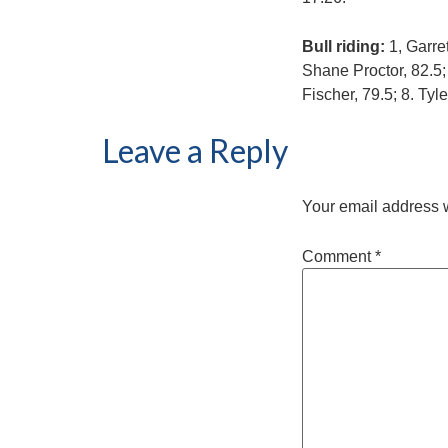
Bull riding:
1, Garre
Shane Proctor, 82.5;
Fischer, 79.5; 8. Tyl
Leave a Reply
Your email address w
Comment
*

-----

Work order: Output the lines above in full and exactly. Leave out every picture.

Written answer:
Bull riding:
1, Garre
Shane Proctor, 82.5;
Fischer, 79.5; 8. Tyl
Leave a Reply
Your email address w
Comment
*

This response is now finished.